To achieve tractability, we study the following shrinking model: one is
allowed to shrink each input rectangle by a multiplicative factor $1-\delta$
for some fixed $\delta>0$, but the performance is still compared against the
optimal solution for the original, non-shrunk instance. We prove that in this
regime, the problem admits an EPTAS with running time $f(\epsilon,\delta)\cdot
n^{\mathcal{O}(1)}$, and an FPT algorithm with running time $f(k,\delta)\cdot
n^{\mathcal{O}(1)}$, in the setting where a maximum-weight solution of size at
most $k$ is to be computed.
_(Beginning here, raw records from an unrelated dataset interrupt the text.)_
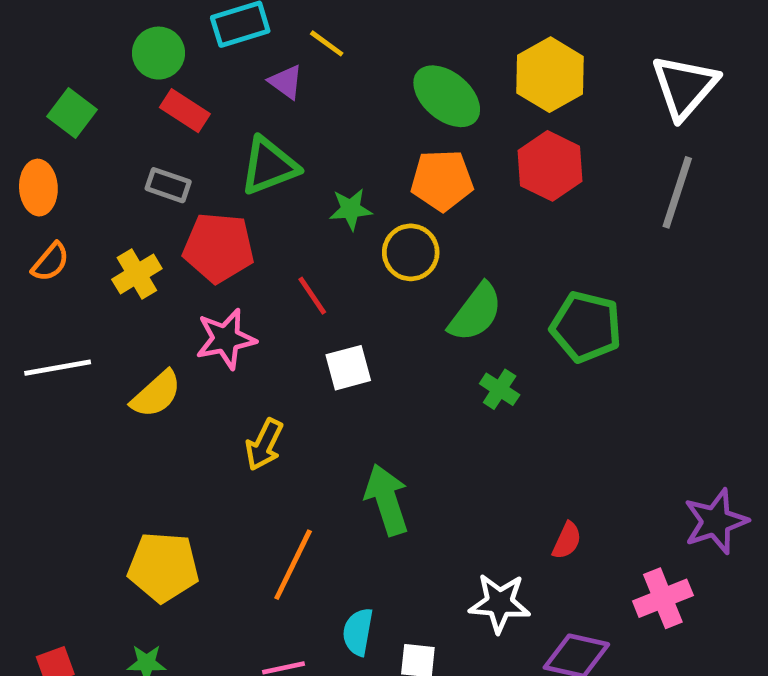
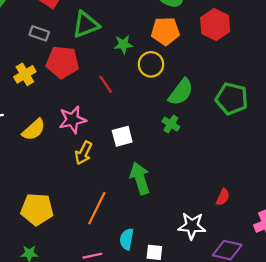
pink star: (226, 339) -> (72, 120), moved
white square: (348, 368) -> (122, 136), moved
green cross: (500, 389) -> (171, 124), moved

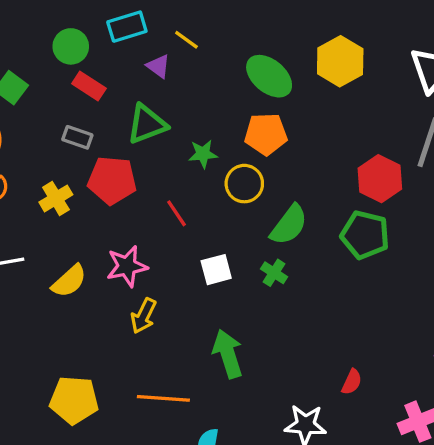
red hexagon: (215, 25) -> (380, 179), moved
white square: (122, 136) -> (216, 270), moved
orange line: (97, 208) -> (163, 398), turned 68

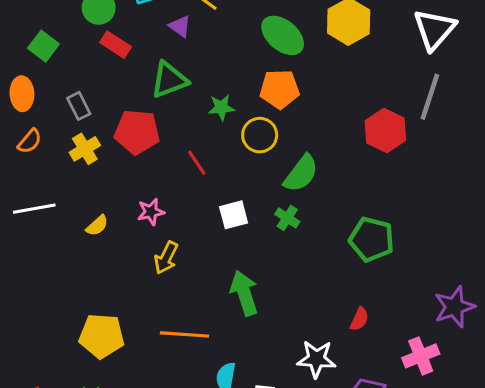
gray rectangle: (77, 137) -> (79, 106), moved, turned 44
green pentagon: (365, 235) -> (372, 239), moved
pink star: (127, 266) -> (151, 212), size x0.7
yellow semicircle: (69, 281) -> (97, 226), size x0.7

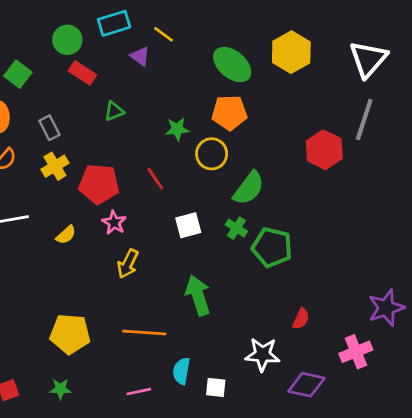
green triangle: (169, 80) -> (114, 111), moved, size x0.6
red pentagon: (137, 132) -> (99, 184), moved
pink star: (151, 212) -> (114, 223), turned -30
green pentagon: (372, 239) -> (272, 247), moved

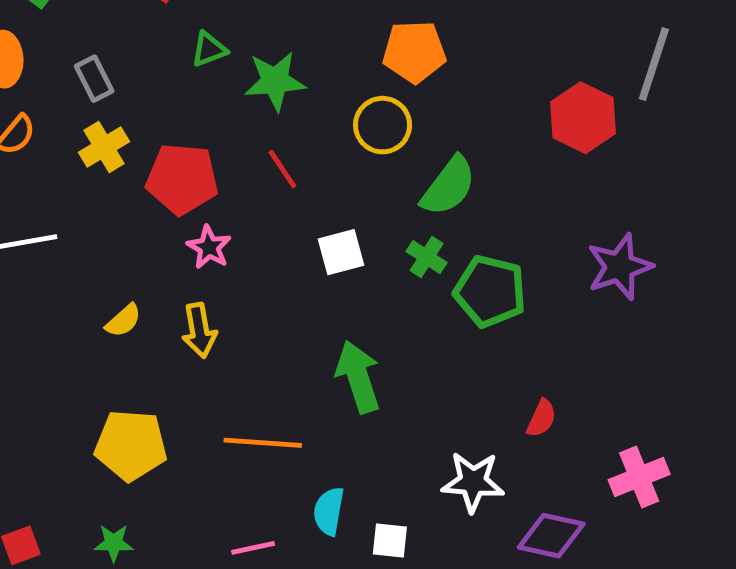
green star: (177, 129) -> (275, 81), moved, size x1.4
yellow semicircle: (66, 235) -> (123, 321), moved
yellow arrow: (128, 264) -> (199, 330), moved, turned -36
purple star: (386, 308) -> (620, 267), moved

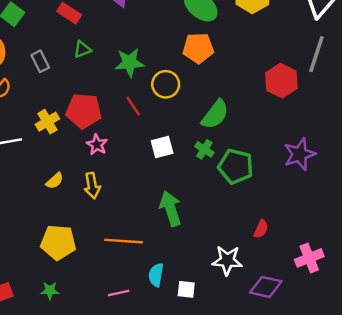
green triangle: (209, 49) -> (82, 49), moved
yellow circle: (383, 125) -> (166, 84), moved
yellow cross: (104, 147) -> (47, 122), moved

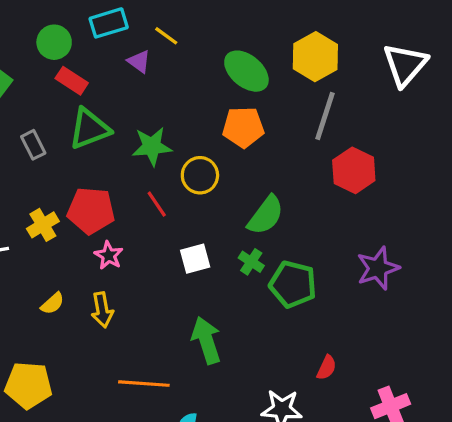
green triangle: (82, 49) -> (89, 129), size x1.8
gray line: (316, 54) -> (325, 116), moved
yellow pentagon: (58, 242) -> (28, 385), moved

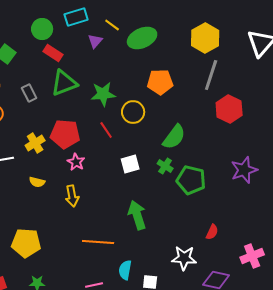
purple triangle: (139, 61) -> (95, 41), turned 35
green ellipse: (246, 71) -> (142, 38), moved, turned -64
yellow semicircle: (52, 303) -> (37, 182), moved, turned 56

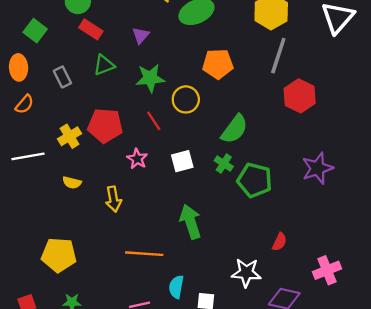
purple triangle: (95, 41) -> (141, 35), moved
green triangle: (64, 83) -> (104, 65), size x0.7
pink star: (76, 162) -> (137, 159), moved

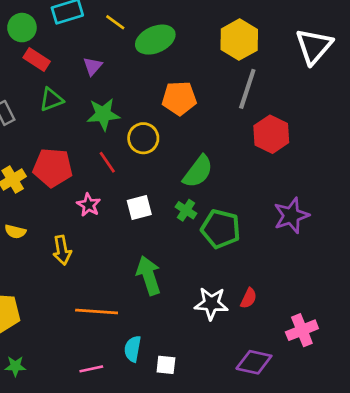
white star: (246, 273) -> (211, 304), moved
This improves and significantly simplifies a PTAS
given earlier for this problem [Adamaszek et al., APPROX 2015], and provides
the first parameterized results for the shrinking model. Furthermore, we
explore kernelization in the shrinking model, by giving efficient kernelization
procedures for several variants of the problem when the input rectangles are
squares.